Acts 10:23-43

Whenever a doctor begins probing and prodding on you during an examination, one of the things he’s listening for is when you say “Ouch! That hurts!” It tells him something might be wrong and needs further attention. Whenever we start talking about evangelism most of us start to feel uncomfortable, and we kind of go, “Ouch!”

Don’t get me wrong, most of us are for evangelism. Even if we aren’t doing it, it is something we hold as an ideal. There will be some who take these lessons as a direct personal rebuke, because sharing our faith is uncharted and unfamiliar territory and we feel uneasy and maybe a little guilty anytime someone mentions the subject.

But the only purpose with which I preach about evangelism is to build within us the confidence that we can and should have to share the good news with people around us who are lost. The book of Acts begins with the commission Jesus gave to his disciples before his ascension into heaven – “… you will be my witnesses in Jerusalem, and in all Judea and Samaria, and to the ends of the earth.” Acts 1:8.

In Acts 10, we see a turning point. To that point the gospel was restricted to people of Jewish descent -- in the words of Jesus -- “Jerusalem, Judea and Samaria.” But now, God is about to rip open the seams of the old wineskin, and people that were to this point despised by Jews -- the Gentiles -- now become the mission field – they represent “…to the ends of the earth.” [Picture – centurion] And this rip begins with a very unique man named Cornelius - At Caesarea there was a man named Cornelius, a centurion in what was known as the Italian Regiment. He and all his family were devout and God-fearing; he gave generously to those in need and prayed to God regularly. (Acts 10:1-2)

Cornelius has a visit from an angel, who instructs him to send for the apostle Peter. Cornelius sends two of his servants to find Peter, and we’ll pick up the story there:

The next day Peter started out with them, and some of the brothers from Joppa went along. The following day he arrived in Caesarea. Cornelius was expecting them and had called together his relatives and close friends. As Peter entered the house, Cornelius met him and fell at his feet in reverence. But Peter made him get up. “Stand up,” he said, “I am only a man myself.” Talking with him, Peter went inside and found a large gathering of people. He said to them: “You are well aware that it is against our law for a Jew to associate with a Gentile or visit him. But God has shown me that I should not call any man impure or unclean. So when I was sent for, I came without raising any objection. May I ask why you sent for me?” Cornelius answered: “Four days ago I was in my house praying at this hour, at three in the afternoon. Suddenly a man in shining clothes stood before me and said, ‘Cornelius, God has heard your prayer and remembered your gifts to the poor.
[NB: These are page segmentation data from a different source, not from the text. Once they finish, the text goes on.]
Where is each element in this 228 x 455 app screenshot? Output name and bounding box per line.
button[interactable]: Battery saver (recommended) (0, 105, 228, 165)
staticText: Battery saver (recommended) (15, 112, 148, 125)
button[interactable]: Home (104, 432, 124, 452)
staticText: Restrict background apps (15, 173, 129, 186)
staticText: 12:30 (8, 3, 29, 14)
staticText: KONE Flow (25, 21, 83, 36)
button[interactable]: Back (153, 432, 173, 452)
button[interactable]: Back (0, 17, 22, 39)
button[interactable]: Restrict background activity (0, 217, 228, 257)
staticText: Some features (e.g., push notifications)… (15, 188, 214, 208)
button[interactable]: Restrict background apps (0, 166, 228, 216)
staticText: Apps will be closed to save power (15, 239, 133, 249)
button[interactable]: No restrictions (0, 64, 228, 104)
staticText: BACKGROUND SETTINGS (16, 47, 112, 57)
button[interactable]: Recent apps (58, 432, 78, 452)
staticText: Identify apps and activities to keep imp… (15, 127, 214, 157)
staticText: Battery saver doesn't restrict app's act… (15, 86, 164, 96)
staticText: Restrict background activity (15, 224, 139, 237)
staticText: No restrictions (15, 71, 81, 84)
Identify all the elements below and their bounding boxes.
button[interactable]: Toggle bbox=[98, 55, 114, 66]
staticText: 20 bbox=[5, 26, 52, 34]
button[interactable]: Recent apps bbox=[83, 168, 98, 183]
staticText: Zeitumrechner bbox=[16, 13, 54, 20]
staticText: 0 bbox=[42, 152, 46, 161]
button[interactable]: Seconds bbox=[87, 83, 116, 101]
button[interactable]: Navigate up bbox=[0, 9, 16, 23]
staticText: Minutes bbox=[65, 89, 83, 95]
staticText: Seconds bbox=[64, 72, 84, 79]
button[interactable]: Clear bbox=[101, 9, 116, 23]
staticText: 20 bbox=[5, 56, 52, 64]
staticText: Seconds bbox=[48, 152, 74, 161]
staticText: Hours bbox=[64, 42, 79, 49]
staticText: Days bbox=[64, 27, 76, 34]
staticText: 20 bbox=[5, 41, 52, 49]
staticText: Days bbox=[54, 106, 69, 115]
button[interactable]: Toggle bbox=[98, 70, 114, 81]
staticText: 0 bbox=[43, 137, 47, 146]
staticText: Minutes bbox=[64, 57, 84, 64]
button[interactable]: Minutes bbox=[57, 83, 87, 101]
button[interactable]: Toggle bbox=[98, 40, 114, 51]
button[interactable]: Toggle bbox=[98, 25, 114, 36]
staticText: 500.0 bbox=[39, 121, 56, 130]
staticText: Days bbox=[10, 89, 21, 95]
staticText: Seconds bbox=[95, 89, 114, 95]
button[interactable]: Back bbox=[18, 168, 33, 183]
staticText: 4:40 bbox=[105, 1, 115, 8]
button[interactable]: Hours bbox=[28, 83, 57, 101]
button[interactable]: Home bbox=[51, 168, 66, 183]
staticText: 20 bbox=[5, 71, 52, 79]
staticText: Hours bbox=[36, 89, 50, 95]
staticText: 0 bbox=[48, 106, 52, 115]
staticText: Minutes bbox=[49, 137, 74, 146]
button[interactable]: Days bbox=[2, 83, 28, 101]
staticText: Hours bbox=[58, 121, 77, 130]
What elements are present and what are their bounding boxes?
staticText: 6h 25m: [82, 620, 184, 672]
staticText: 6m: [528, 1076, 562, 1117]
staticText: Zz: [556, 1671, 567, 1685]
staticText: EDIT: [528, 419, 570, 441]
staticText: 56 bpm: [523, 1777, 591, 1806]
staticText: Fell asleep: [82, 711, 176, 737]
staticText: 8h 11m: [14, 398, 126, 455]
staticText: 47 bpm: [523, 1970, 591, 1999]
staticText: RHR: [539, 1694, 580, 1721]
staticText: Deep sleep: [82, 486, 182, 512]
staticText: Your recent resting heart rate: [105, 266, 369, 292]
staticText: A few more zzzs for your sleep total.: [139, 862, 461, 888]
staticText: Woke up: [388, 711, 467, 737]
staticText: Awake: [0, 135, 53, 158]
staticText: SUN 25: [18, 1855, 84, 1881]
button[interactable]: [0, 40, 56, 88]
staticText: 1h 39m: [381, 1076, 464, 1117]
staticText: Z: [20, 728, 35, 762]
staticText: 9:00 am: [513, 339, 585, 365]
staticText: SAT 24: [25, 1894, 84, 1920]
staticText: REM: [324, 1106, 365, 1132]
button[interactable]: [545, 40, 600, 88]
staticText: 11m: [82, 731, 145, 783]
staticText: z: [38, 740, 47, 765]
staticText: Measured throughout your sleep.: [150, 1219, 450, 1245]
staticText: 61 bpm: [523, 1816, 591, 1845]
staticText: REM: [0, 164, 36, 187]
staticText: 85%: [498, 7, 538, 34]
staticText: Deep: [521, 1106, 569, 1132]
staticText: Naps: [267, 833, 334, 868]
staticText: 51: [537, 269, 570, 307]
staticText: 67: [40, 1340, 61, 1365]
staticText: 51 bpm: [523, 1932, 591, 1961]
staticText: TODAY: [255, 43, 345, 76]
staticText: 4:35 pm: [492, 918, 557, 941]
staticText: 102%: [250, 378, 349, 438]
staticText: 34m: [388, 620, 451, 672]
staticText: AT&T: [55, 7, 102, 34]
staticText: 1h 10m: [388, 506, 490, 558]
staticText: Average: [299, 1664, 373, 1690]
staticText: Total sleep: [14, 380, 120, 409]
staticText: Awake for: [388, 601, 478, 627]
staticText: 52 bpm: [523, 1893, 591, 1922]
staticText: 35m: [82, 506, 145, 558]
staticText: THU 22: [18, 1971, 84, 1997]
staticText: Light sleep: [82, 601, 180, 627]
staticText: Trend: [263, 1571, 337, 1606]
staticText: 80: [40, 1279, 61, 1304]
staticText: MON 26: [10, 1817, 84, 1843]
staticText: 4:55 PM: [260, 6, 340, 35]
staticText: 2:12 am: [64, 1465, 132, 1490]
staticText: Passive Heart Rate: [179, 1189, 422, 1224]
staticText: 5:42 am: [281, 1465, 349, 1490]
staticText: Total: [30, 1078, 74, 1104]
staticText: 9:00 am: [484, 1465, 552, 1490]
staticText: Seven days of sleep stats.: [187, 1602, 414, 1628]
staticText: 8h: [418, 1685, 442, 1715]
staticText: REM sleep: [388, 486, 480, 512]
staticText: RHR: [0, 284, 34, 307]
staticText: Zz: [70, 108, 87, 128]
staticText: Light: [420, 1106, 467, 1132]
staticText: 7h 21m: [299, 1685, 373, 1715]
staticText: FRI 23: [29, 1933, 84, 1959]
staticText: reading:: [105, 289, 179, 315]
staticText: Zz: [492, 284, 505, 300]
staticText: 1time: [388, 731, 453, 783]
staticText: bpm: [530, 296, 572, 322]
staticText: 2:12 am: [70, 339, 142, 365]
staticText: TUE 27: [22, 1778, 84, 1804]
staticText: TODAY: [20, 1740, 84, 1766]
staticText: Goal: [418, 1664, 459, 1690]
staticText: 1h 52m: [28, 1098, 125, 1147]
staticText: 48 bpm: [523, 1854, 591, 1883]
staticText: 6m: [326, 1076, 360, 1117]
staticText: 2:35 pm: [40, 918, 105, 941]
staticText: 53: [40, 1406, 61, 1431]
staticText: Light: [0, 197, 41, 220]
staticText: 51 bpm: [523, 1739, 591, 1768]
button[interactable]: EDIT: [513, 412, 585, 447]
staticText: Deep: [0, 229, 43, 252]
Send to Joppa for Simon who is called Peter. He is a guest in the home of Simon the tanner, who lives by the sea.’ So I sent for you immediately, and it was good of you to come. Now we are all here in the presence of God to listen to everything the Lord has commanded you to tell us.” Then Peter began to speak: “I now realize how true it is that God does not show favoritism but accepts men from every nation who fear him and do what is right. You know the message God sent to the people of Israel, telling the good news of peace through Jesus Christ, who is Lord of all. You know what has happened throughout Judea, beginning in Galilee after the baptism that John preached—how God anointed Jesus of Nazareth with the Holy Spirit and power, and how he went around doing good and healing all who were under the power of the devil, because God was with him. “We are witnesses of everything he did in the country of the Jews and in Jerusalem. They killed him by hanging him on a tree, but God raised him from the dead on the third day and caused him to be seen. He was not seen by all the people, but by witnesses whom God had already chosen—by us who ate and drank with him after he rose from the dead. He commanded us to preach to the people and to testify that he is the one whom God appointed as judge of the living and the dead. All the prophets testify about him that everyone who believes in him receives forgiveness of sins through his name.” Acts 10:23-43.
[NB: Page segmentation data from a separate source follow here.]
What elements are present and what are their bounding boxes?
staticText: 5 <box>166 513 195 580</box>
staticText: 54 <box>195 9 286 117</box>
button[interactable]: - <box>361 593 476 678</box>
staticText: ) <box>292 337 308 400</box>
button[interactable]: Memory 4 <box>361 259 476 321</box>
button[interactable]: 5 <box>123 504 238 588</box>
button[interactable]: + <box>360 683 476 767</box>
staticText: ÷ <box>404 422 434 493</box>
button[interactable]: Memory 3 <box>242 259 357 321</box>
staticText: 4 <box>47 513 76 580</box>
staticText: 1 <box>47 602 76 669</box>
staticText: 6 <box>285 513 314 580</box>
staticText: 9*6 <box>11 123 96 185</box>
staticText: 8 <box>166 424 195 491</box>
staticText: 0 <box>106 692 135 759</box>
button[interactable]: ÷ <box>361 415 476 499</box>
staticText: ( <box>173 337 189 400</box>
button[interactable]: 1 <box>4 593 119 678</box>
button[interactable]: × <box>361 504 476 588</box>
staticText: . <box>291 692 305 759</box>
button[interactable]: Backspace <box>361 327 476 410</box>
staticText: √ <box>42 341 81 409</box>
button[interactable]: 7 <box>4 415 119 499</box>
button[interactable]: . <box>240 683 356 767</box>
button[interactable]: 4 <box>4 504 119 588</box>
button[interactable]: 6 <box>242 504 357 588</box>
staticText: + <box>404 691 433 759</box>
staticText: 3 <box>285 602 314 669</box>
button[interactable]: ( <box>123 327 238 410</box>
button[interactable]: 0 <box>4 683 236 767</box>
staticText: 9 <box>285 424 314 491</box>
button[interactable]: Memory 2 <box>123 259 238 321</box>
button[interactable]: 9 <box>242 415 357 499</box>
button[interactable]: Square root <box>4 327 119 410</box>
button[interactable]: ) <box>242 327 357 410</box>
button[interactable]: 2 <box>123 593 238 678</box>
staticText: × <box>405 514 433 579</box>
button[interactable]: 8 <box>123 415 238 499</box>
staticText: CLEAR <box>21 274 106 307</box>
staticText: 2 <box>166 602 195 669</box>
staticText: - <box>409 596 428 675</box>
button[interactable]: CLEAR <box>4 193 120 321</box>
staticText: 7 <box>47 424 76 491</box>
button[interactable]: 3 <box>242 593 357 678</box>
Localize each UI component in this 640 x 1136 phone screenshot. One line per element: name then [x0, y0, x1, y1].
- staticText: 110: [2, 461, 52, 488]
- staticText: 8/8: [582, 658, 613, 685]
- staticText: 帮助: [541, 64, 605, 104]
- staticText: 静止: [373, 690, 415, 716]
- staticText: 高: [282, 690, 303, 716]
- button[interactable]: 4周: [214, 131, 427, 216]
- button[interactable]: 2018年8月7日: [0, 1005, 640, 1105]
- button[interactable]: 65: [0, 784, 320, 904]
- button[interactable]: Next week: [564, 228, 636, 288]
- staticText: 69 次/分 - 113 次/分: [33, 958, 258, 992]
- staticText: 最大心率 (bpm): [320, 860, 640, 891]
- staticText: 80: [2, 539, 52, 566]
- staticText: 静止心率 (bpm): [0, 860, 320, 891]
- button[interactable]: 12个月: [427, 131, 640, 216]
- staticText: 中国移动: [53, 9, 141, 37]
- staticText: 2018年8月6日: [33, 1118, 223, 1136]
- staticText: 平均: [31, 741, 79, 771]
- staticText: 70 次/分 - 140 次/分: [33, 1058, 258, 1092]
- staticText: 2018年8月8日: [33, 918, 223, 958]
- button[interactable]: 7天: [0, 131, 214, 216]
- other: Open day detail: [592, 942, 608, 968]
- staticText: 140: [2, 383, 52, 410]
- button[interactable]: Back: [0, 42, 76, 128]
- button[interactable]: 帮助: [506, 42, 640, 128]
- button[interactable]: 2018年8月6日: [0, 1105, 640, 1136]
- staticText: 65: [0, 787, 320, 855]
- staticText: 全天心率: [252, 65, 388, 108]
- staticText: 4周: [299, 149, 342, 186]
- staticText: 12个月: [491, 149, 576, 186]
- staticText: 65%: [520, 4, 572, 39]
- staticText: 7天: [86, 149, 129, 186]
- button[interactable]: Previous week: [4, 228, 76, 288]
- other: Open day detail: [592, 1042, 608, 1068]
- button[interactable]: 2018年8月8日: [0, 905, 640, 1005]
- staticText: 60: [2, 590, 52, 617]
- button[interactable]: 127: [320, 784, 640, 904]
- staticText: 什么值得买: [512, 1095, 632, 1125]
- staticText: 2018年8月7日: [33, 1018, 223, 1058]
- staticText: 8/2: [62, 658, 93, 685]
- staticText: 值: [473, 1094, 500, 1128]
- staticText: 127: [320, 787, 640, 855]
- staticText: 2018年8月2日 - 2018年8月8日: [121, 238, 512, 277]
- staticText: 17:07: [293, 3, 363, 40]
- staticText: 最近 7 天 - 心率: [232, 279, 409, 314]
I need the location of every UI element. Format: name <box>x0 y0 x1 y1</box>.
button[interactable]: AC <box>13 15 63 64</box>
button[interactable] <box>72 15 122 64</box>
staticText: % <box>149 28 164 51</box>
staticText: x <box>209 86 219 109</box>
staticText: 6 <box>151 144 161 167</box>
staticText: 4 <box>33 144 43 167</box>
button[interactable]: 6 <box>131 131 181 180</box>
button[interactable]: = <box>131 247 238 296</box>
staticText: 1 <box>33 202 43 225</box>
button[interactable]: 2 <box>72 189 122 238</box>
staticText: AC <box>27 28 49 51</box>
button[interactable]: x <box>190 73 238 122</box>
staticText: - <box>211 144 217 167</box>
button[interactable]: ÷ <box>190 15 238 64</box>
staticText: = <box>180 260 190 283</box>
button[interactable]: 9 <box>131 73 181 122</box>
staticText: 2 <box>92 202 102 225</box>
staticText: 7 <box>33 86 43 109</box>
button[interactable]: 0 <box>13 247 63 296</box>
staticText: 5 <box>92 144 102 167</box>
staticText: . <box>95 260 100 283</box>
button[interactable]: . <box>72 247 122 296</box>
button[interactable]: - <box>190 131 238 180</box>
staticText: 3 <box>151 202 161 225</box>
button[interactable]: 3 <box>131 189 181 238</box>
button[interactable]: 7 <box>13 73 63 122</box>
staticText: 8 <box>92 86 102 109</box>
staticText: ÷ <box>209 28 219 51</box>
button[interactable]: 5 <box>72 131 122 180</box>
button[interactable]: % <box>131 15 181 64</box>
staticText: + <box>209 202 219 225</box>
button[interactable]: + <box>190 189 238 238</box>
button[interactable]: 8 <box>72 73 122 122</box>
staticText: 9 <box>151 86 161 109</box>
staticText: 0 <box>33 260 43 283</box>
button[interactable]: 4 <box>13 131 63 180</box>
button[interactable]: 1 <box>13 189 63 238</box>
In this fascinating encounter between Peter and Cornelius we learn some important lessons about how to treat people.

Sharing our faith begins with a lifestyle that is consistent with and complementary to the words that we speak to others about a relationship with God. As I said last week: before we can ever share the good news effectively, we need to live the good news. But I want to follow that sermon with some words about what it is we are trying to share with people and especially some words of caution and common sense about how to and how not to treat people when you initiate a conversation about Jesus.



1) Don’t treat people like prospects

You probably get the same kinds of calls I get from companies who have gotten my name and number from some list somewhere. They start out “Hello, Mr. Roberts. I’m calling about something you just can’t live without...” and off they go. Or the recorded message you get when calling customer service: “Your call is very important to us…” It is impersonal and irritating.

I have collected a number of evangelistic methods over the years. Some are directive and manipulative. Others are so scripted as to make a Jehovah’s Witness speech seem spontaneous.

Look at how Peter responds to Cornelius -- vss. 25-26 As Peter entered the house, Cornelius met him and fell at his feet in reverence. But Peter made him get up. “Stand up,” he said, “I am only a man myself.”  Every person is unique and precious to God and we need to communicate that. Peter communicated that in our search for God we are all beggars telling other beggars where to find food.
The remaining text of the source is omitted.